Extract only the lines from the start of the entries below to the line with "Select Options", inclusive; omit every picture.

★ ★ ★ ★ ★ ★ ★

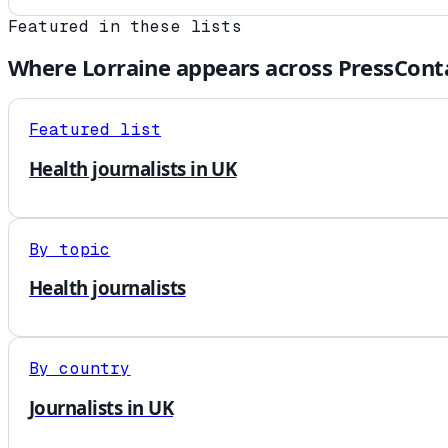
Featured in these lists
Where
Lorraine
appears across PressCont
Featured list
Health journalists in UK
By topic
Health journalists
By country
Journalists in UK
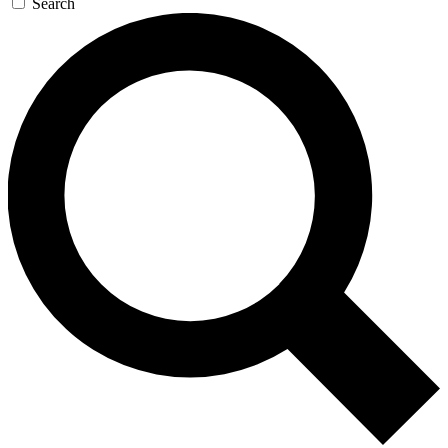
Search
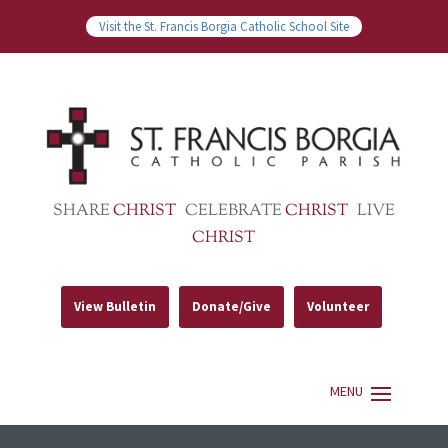
Visit the St. Francis Borgia Catholic School Site
SHARE
CHRIST
CELEBRATE
CHRIST
LIVE
CHRIST
View Bulletin
Donate/Give
Volunteer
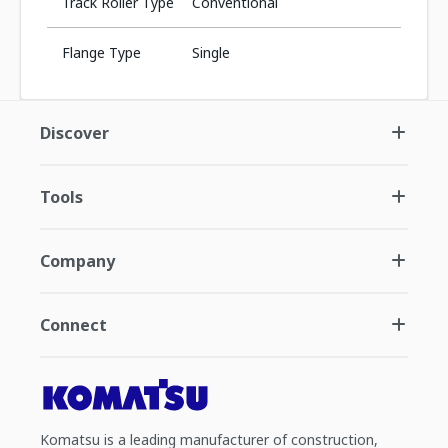
Track Roller Type
Conventional
Flange Type
Single
Discover
Tools
Company
Connect
Komatsu is a leading manufacturer of construction,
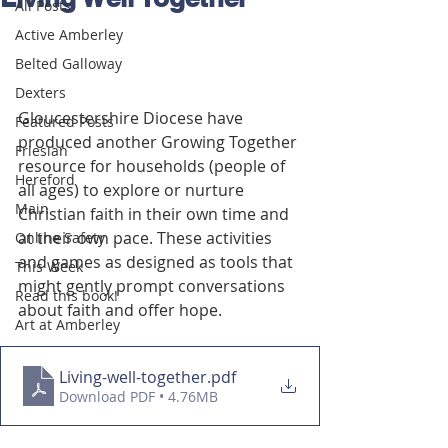
All Posts
Active Amberley
Belted Galloway
Dexters
Gloucestershire Diocese have 
Featured Posts
produced another Growing Together 
Friesian
resource for households (people of 
Hereford
all ages) to explore or nurture 
Main
Christian faith in their own time and 
at their own pace. These activities 
Online Safety
and games as designed as tools that 
This Week
might gently prompt conversations 
Read this book!
about faith and offer hope.
Art at Amberley
Living-well-together
.pdf
Download PDF • 4.76MB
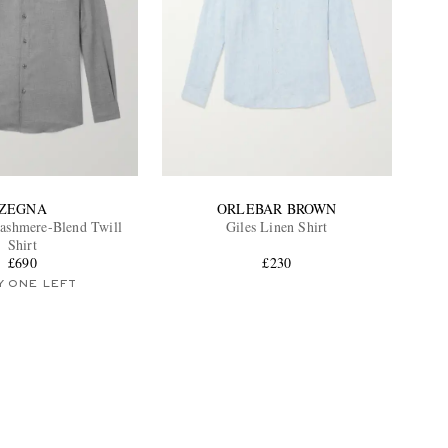
ZEGNA
ORLEBAR BROWN
ashmere-Blend Twill
Giles Linen Shirt
Shirt
£690
£230
Y ONE LEFT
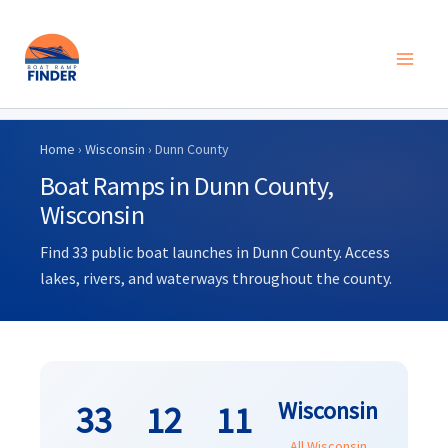
Skip
to
Home
›
Wisconsin
› Dunn County
content
Boat Ramps in Dunn County,
Wisconsin
Find 33 public boat launches in Dunn County. Access
lakes, rivers, and waterways throughout the county.
Wisconsin
33
12
11
All Wisconsin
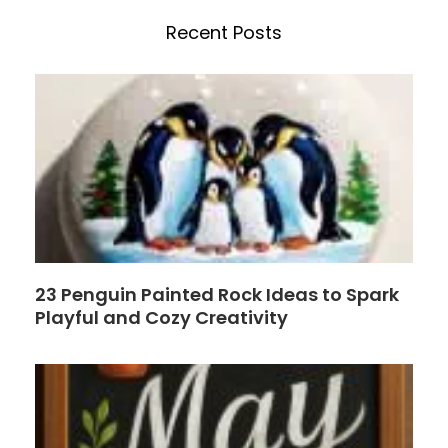
e
t
h
b
e
Recent Posts
o
r
o
e
k
s
t
23 Penguin Painted Rock Ideas to Spark
Playful and Cozy Creativity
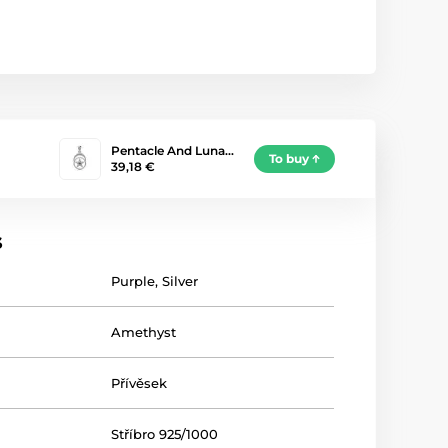
Pentacle And Luna…
To buy
39,18 €
s
Purple
,
Silver
Amethyst
Přívěsek
Stříbro 925/1000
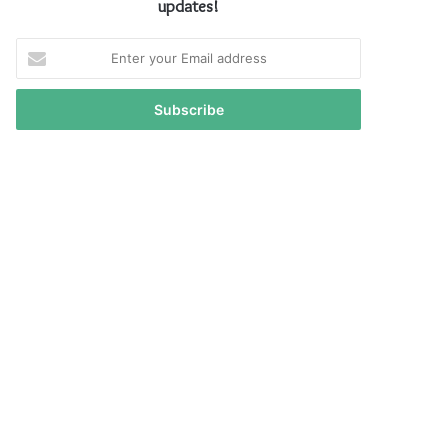
updates!
Enter
your
Email
address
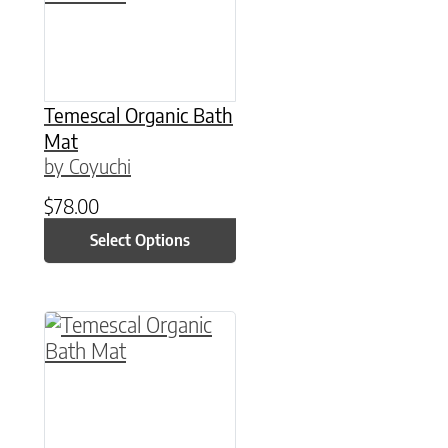
Temescal Organic Bath
Mat
by Coyuchi
$
78.00
Select Options
This product has multiple variants. The option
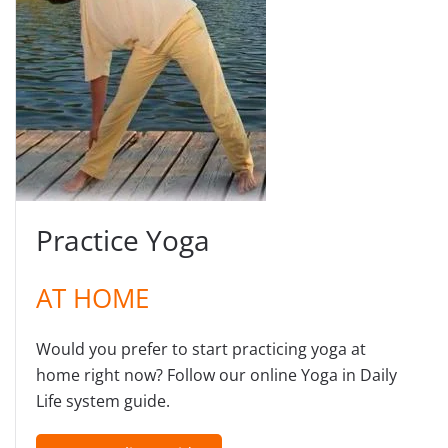
Practice Yoga
AT HOME
Would you prefer to start practicing yoga at
home right now? Follow our online Yoga in Daily
Life system guide.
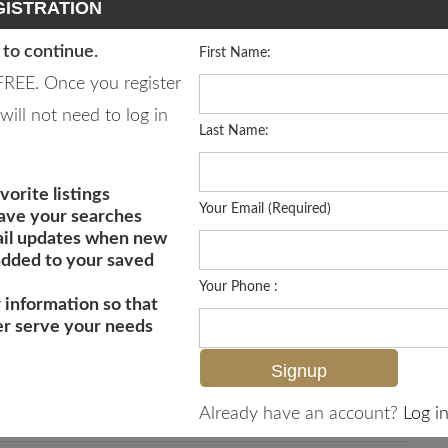
ISTRATION
 to continue.
First Name:
 FREE. Once you register
will not need to log in
Last Name:
vorite listings
Your Email (Required)
save your searches
il updates when new
 added to your saved
Your Phone :
 information so that
er serve your needs
MLS# 226020223
Already have an account?
Log in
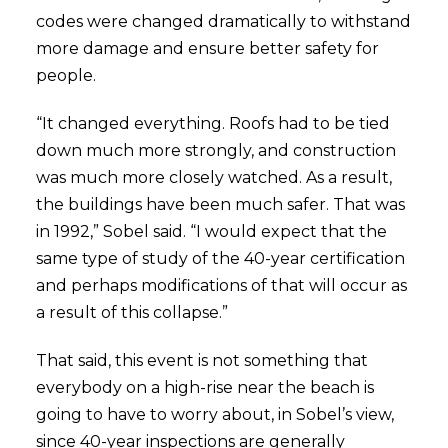
codes were changed dramatically to withstand
more damage and ensure better safety for
people.
“It changed everything. Roofs had to be tied
down much more strongly, and construction
was much more closely watched. As a result,
the buildings have been much safer. That was
in 1992,” Sobel said. “I would expect that the
same type of study of the 40-year certification
and perhaps modifications of that will occur as
a result of this collapse.”
That said, this event is not something that
everybody on a high-rise near the beach is
going to have to worry about, in Sobel’s view,
since 40-year inspections are generally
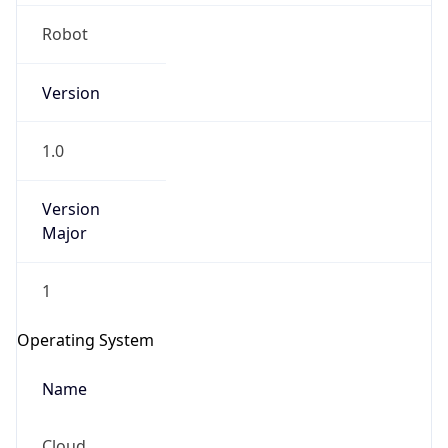
Robot
Version
1.0
IP Lookup on your phone
Version
Major
Check any IP address, see location and
security data, and get network details on the
go
1
Real-time Data
Mobile Ready
Operating System
Get it on Google Play
Name
Not now
Cloud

★ ★ ★ ★ ★ ★ ★

◆ Answer space
Featured in these lists
Where
Lorraine
appears across PressCont
Featured list
Health journalists in UK
By topic
Health journalists
By country
Journalists in UK
Search
Visit the St. Francis Borgia Catholic School Site
SHARE
CHRIST
CELEBRATE
CHRIST
LIVE
CHRIST
View Bulletin
Donate/Give
Volunteer
Track Roller Type
Conventional
Flange Type
Single
Discover
Tools
Company
Connect
Komatsu is a leading manufacturer of construction,
All Posts
Active Amberley
Belted Galloway
Dexters
Gloucestershire Diocese have 
Featured Posts
produced another Growing Together 
Friesian
resource for households (people of 
Hereford
all ages) to explore or nurture 
Main
Christian faith in their own time and 
at their own pace. These activities 
Online Safety
and games as designed as tools that 
This Week
might gently prompt conversations 
Read this book!
about faith and offer hope.
Art at Amberley
Living-well-together
.pdf
Download PDF • 4.76MB
ZEGNA
ORLEBAR BROWN
ashmere-Blend Twill
Giles Linen Shirt
Shirt
£690
£230
Y ONE LEFT
Skip
to
Home
›
Wisconsin
› Dunn County
content
Boat Ramps in Dunn County,
Wisconsin
Find 33 public boat launches in Dunn County. Access
lakes, rivers, and waterways throughout the county.
Wisconsin
33
12
11
All Wisconsin
e
t
h
b
e
Recent Posts
o
r
o
e
k
s
t
23 Penguin Painted Rock Ideas to Spark
Playful and Cozy Creativity
Pentacle And Luna…
To buy
39,18 €
s
Purple
,
Silver
Amethyst
Přívěsek
Stříbro 925/1000
updates!
Enter
your
Email
address
Temescal Organic Bath
Mat
by Coyuchi
$
78.00
Select Options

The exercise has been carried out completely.